Soğuk Savaş yıllarında eski Sovyetler Birliği’nde Igor Moiseyev öncülüğünde ortaya çıkan yeni gösteri formu, bu tür müdahalelerin sınırlarını daha da zorladı. Geleneksel dans adımları ile baledeki karakter danslarının bir arada sunulmasına, akademik bale terbiyesinden geçmiş bedenlerin icra ettiği melez hareket formlarının ortaya çıkmasına zemin hazırladı. Kısa sürede sosyalist ülkelere, orta vadede Türkiye de dahil olmak üzere başka birçok ülkeye yayılan bu yeni form, tüm dünyadaki halk dansı topluluklarını derinden etkiledi. 1975’te kurulan Devlet Halk Dansı Topluluğu da (DHDT) yeni estetiğin takipçilerinden biri olarak, Türkiye’deki amatör halk oyunu dernek ve kulüplerine yerli bir model oluşturdu.
70’li ve 80’li yıllar, Türkiye’de “halk oyuncu”ların statik ve dinamik folklor yaklaşımları ekseninde, halk danslarına yönelik müdahalelerin sınırlarını belirlemeye çalıştıkları bir dönemdi.[[dipnot2]] Halk oyunları “piyasa”sının oluşmasıyla birlikte, hem söylem düzeyinde hem de uygulamada yenilik arayışları ile iktidar mücadeleleri eş zamanlı olarak gelişiyordu. Aynı dönemde, halk oyuncuların “otantik” olduğu varsayılan hareket biçimlerine müdahale etmeden, sahne üzerindeki geometrik biçimleri –ya da “pattern”leri- değiştirerek sundukları bir sahneleme biçimi ortaya çıktı. Söylemsel düzeyde “sahne düzeni” olarak yerleşiklik kazanan bu form, özellikle popülerleşen yarışmalar vasıtasıyla yaygınlaştı.
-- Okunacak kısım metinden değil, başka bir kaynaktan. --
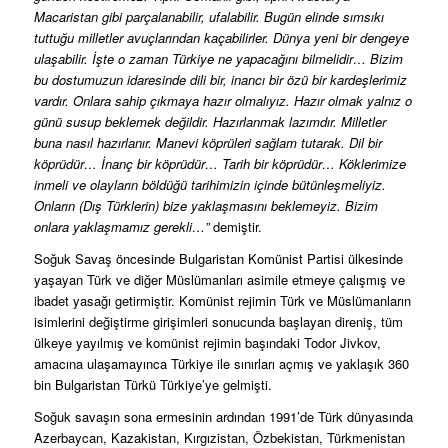
Macaristan gibi parçalanabilir, ufalabilir. Bugün elinde sımsıkı
tuttuğu milletler avuçlarından kaçabilirler. Dünya yeni bir dengeye
ulaşabilir. İşte o zaman Türkiye ne yapacağını bilmelidir… Bizim
bu dostumuzun idaresinde dili bir, inancı bir özü bir kardeşlerimiz
vardır. Onlara sahip çıkmaya hazır olmalıyız. Hazır olmak yalnız o
günü susup beklemek değildir. Hazırlanmak lazımdır. Milletler
buna nasıl hazırlanır. Manevi köprüleri sağlam tutarak. Dil bir
köprüdür… İnanç bir köprüdür… Tarih bir köprüdür… Köklerimize
inmeli ve olayların böldüğü tarihimizin içinde bütünleşmeliyiz.
Onların (Dış Türklerin) bize yaklaşmasını beklemeyiz. Bizim
onlara yaklaşmamız gerekli…”
demiştir.
Soğuk Savaş öncesinde Bulgaristan Komünist Partisi ülkesinde
yaşayan Türk ve diğer Müslümanları asimile etmeye çalışmış ve
ibadet yasağı getirmiştir. Komünist rejimin Türk ve Müslümanların
isimlerini değiştirme girişimleri sonucunda başlayan direniş, tüm
ülkeye yayılmış ve komünist rejimin başındaki Todor Jivkov,
amacına ulaşamayınca Türkiye ile sınırları açmış ve yaklaşık 360
bin Bulgaristan Türkü Türkiye’ye gelmişti.
Soğuk savaşın sona ermesinin ardından 1991’de Türk dünyasında
Azerbaycan, Kazakistan, Kırgızistan, Özbekistan, Türkmenistan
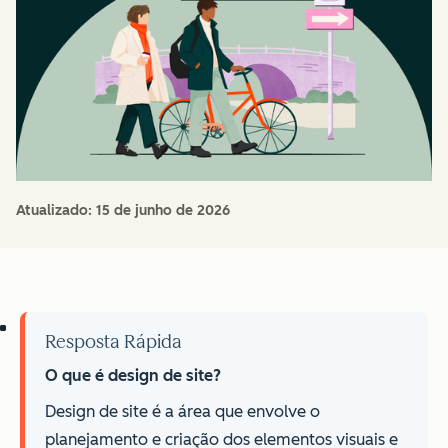
Atualizado:
15 de junho de 2026
Resposta Rápida
O que é design de site?
Design de site é a área que envolve o
planejamento e criação dos elementos visuais e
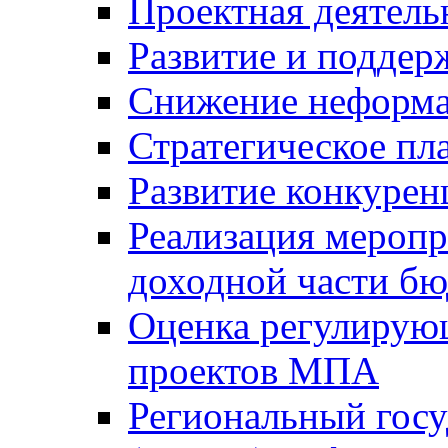
Проектная деятель
Развитие и поддер
Снижение неформа
Стратегическое пл
Развитие конкурен
Реализация мероп
доходной части б
Оценка регулирую
проектов МПА
Региональный госу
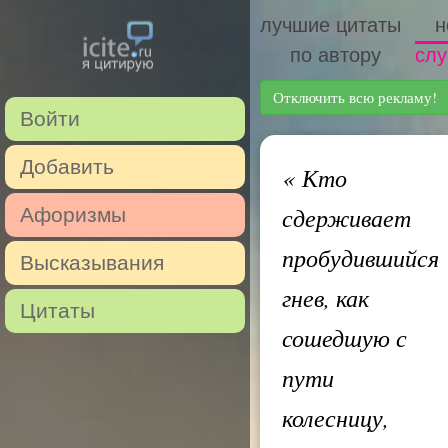
лучшие цитаты
н
по автору
слу
Отключить всю рекламу!
Войти
Добавить
«
Кто
сдерживает
Афоризмы
пробудившийся
Высказывания
гнев, как
Цитаты
сошедшую с
пути
колесницу,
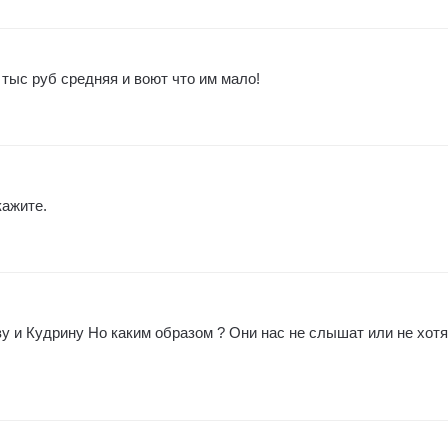
тыс руб средняя и воют что им мало!
кажите.
у и Кудрину Но каким образом ? Они нас не слышат или не хотя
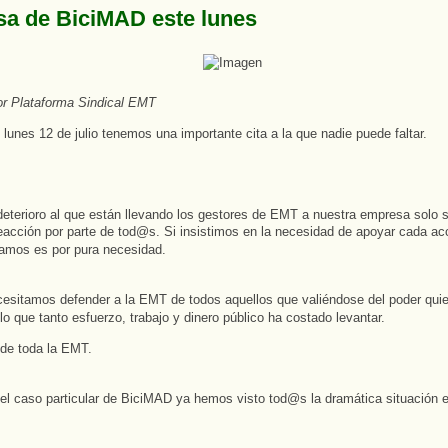
sa de BiciMAD este lunes
or Plataforma Sindical EMT
 lunes 12 de julio tenemos una importante cita a la que nadie puede faltar.
deterioro al que están llevando los gestores de EMT a nuestra empresa solo 
eacción por parte de tod@s. Si insistimos en la necesidad de apoyar cada acc
amos es por pura necesidad.
esitamos defender a la EMT de todos aquellos que valiéndose del poder qui
lo que tanto esfuerzo, trabajo y dinero público ha costado levantar.
de toda la EMT.
el caso particular de BiciMAD ya hemos visto tod@s la dramática situación e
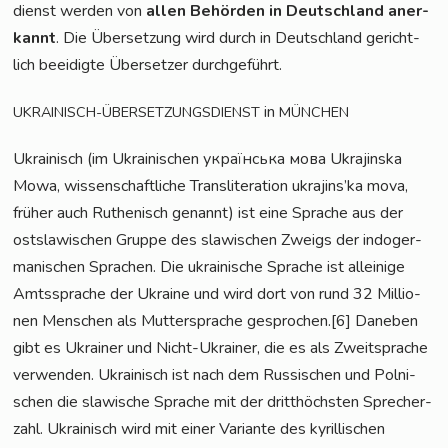
dienst wer­den von
allen Behör­den in Deutsch­land aner­
kannt
. Die Über­set­zung wird durch in Deutsch­land gericht­
lich beei­dig­te Über­set­zer durchgeführt.
in
UKRAINISCH-ÜBERSETZUNGSDIENST
MÜNCHEN
Ukrai­nisch (im Ukrai­ni­schen українська мова Ukra­jins­ka
Mowa, wis­sen­schaft­li­che Trans­li­te­ra­ti­on ukrajins’ka mova,
frü­her auch Ruthe­nisch genannt) ist eine Spra­che aus der
ost­sla­wi­schen Grup­pe des sla­wi­schen Zweigs der indo­ger­
ma­ni­schen Spra­chen. Die ukrai­ni­sche Spra­che ist allei­ni­ge
Amts­spra­che der Ukrai­ne und wird dort von rund 32 Mil­lio­
nen Men­schen als Mut­ter­spra­che gesprochen.[6] Dane­ben
gibt es Ukrai­ner und Nicht-Ukrai­ner, die es als Zweit­spra­che
ver­wen­den. Ukrai­nisch ist nach dem Rus­si­schen und Pol­ni­
schen die sla­wi­sche Spra­che mit der dritt­höchs­ten Spre­cher­
zahl. Ukrai­nisch wird mit einer Vari­an­te des kyril­li­schen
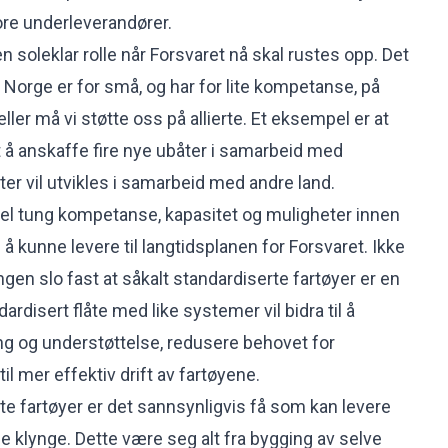
tore underleverandører.
n soleklar rolle når Forsvaret nå skal rustes opp. Det
 Norge er for små, og har for lite kompetanse, på
lfeller må vi støtte oss på allierte. Et eksempel er at
t å anskaffe fire nye ubåter i samarbeid med
er vil utvikles i samarbeid med andre land.
evel tung kompetanse, kapasitet og muligheter innen
l å kunne levere til langtidsplanen for Forsvaret. Ikke
ngen slo fast at såkalt standardiserte fartøyer er en
ardisert flåte med like systemer vil bidra til å
ng og understøttelse, redusere behovet for
il mer effektiv drift av fartøyene.
te fartøyer er det sannsynligvis få som kan levere
e klynge. Dette være seg alt fra bygging av selve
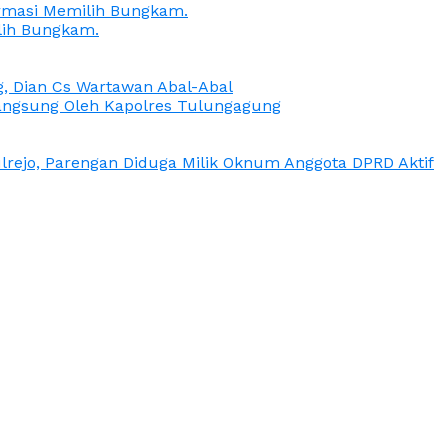
irmasi Memilih Bungkam.
lih Bungkam.
g, Dian Cs Wartawan Abal-Abal
ngsung Oleh Kapolres Tulungagung
rejo, Parengan Diduga Milik Oknum Anggota DPRD Aktif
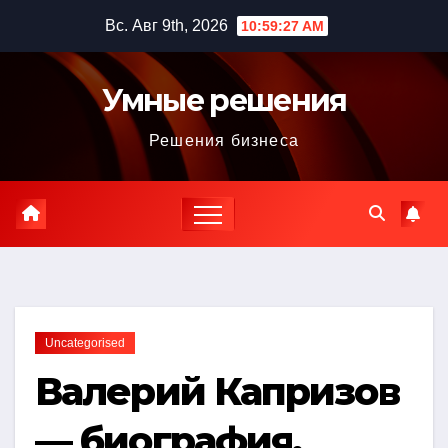
Перейти
Вс. Авг 9th, 2026
10:59:28 AM
к
содержимому
Умные решения
Решения бизнеса
Uncategorised
Валерий Капризов
— биография,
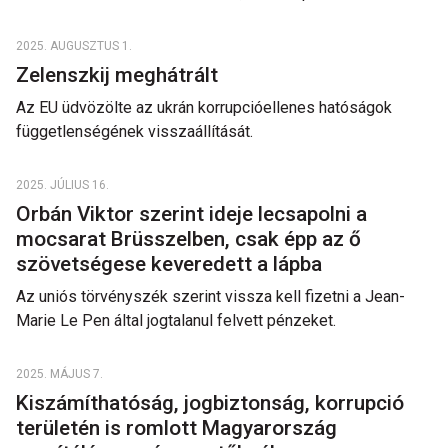
2025. AUGUSZTUS 1.
Zelenszkij meghátrált
Az EU üdvözölte az ukrán korrupcióellenes hatóságok
függetlenségének visszaállítását.
2025. JÚLIUS 16.
Orbán Viktor szerint ideje lecsapolni a
mocsarat Brüsszelben, csak épp az ő
szövetségese keveredett a lápba
Az uniós törvényszék szerint vissza kell fizetni a Jean-
Marie Le Pen által jogtalanul felvett pénzeket.
2025. MÁJUS 7.
Kiszámíthatóság, jogbiztonság, korrupció
területén is romlott Magyarország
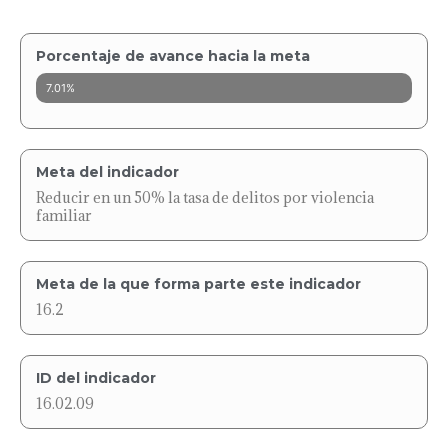
Porcentaje de avance hacia la meta
7.01%
Meta del indicador
Reducir en un 50% la tasa de delitos por violencia
familiar
Meta de la que forma parte este indicador
16.2
ID del indicador
16.02.09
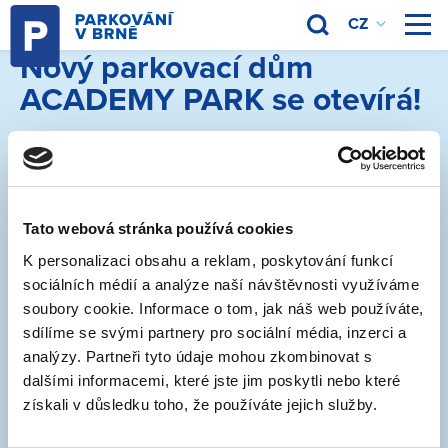
Nový parkovací dům
ACADEMY PARK se otevírá!
15. 7. 2025
Parkovací dům ACADEMY PARK (Veveří 100) i okolní
Tato webová stránka používá cookies
parkovací plochy se 15. července od 12:00 hodin
K personalizaci obsahu a reklam, poskytování funkcí
otevírají pro veřejnost.
sociálních médií a analýze naší návštěvnosti využíváme
soubory cookie. Informace o tom, jak náš web používáte,
Krátkodobé parkování pro návštěvníky v
sdílíme se svými partnery pro sociální média, inzerci a
parkovacím domě:
analýzy. Partneři tyto údaje mohou zkombinovat s
Prvních 15 minut zdarma
dalšími informacemi, které jste jim poskytli nebo které
získali v důsledku toho, že používáte jejich služby.
40 Kč/hod.
Přilehlé parkovací plochy jsou v systému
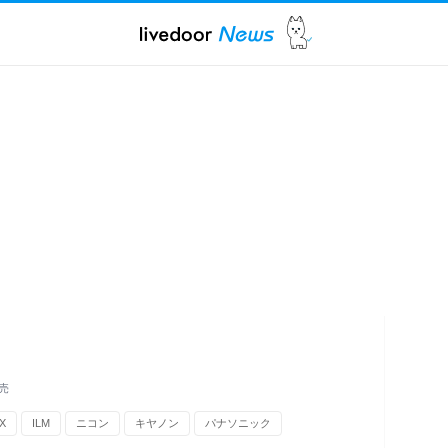
売
X
ILM
ニコン
キヤノン
パナソニック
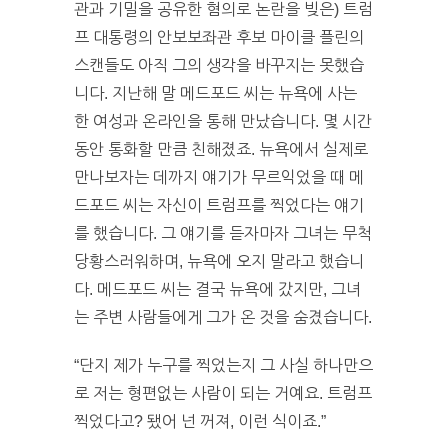
관과 기밀을 공유한 혐의로 논란을 빚은) 트럼
프 대통령의 안보보좌관 후보 마이클 플린의
스캔들도 아직 그의 생각을 바꾸지는 못했습
니다. 지난해 말 메드포드 씨는 뉴욕에 사는
한 여성과 온라인을 통해 만났습니다. 몇 시간
동안 통화할 만큼 친해졌죠. 뉴욕에서 실제로
만나보자는 데까지 얘기가 무르익었을 때 메
드포드 씨는 자신이 트럼프를 찍었다는 얘기
를 했습니다. 그 얘기를 듣자마자 그녀는 무척
당황스러워하며, 뉴욕에 오지 말라고 했습니
다. 메드포드 씨는 결국 뉴욕에 갔지만, 그녀
는 주변 사람들에게 그가 온 것을 숨겼습니다.
“단지 제가 누구를 찍었는지 그 사실 하나만으
로 저는 형편없는 사람이 되는 거예요. 트럼프
찍었다고? 됐어 넌 꺼져, 이런 식이죠.”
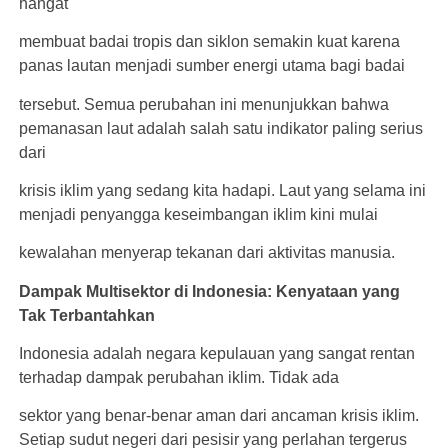
hangat
membuat badai tropis dan siklon semakin kuat karena
panas lautan menjadi sumber energi utama bagi badai
tersebut. Semua perubahan ini menunjukkan bahwa
pemanasan laut adalah salah satu indikator paling serius
dari
krisis iklim yang sedang kita hadapi. Laut yang selama ini
menjadi penyangga keseimbangan iklim kini mulai
kewalahan menyerap tekanan dari aktivitas manusia.
Dampak Multisektor di Indonesia: Kenyataan yang
Tak Terbantahkan
Indonesia adalah negara kepulauan yang sangat rentan
terhadap dampak perubahan iklim. Tidak ada
sektor yang benar-benar aman dari ancaman krisis iklim.
Setiap sudut negeri dari pesisir yang perlahan tergerus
2000’li yıllarda ortaya çıkan ve halk danslarını Batılı sahne dansı formlarıyla melezleştirerek sunan profesyonel dans gruplarının kurucuları da işte bu “halk oyunculuk” ortamında yetiştiler. Kendilerinden önceki kuşaklar gibi Moiseyev’den, DHDT’ten, ama en çok da 1994 sonrasında küresel kültür endüstrisinin bir parçası haline gelen Riverdance ve benzerlerinden etkilendiler. Bu melez gösteri formunu yerelleştirerek, her fırsatta 3000’den fazla adım barındırmakla övündükleri Anadolu danslarını sahneye taşıdılar. Bu süreçte hareket gelenekleri sadece baleyle değil, çağdaş dans ve akrobasiyle de buluştu. Görkemli şovları sürdürülebilir kılan topluluk sayısı az olmakla birlikte, tarihsel süreç içerisinde aşama aşama gelişen bu sahneleme anlayışı halk dansları ortamını belirler hale geldi.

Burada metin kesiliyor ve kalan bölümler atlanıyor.